→ **What the task requires**
Retype the entries exactly; omit all pictures.

→ **Dataset extract**
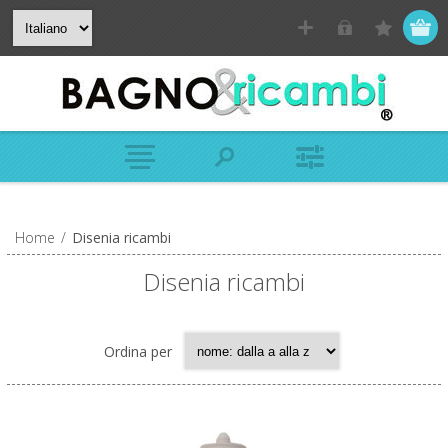
Home
/
Disenia ricambi
Disenia ricambi
Ordina per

→ **Answer space**
Home
/
Disenia ricambi
Disenia ricambi
Ordina per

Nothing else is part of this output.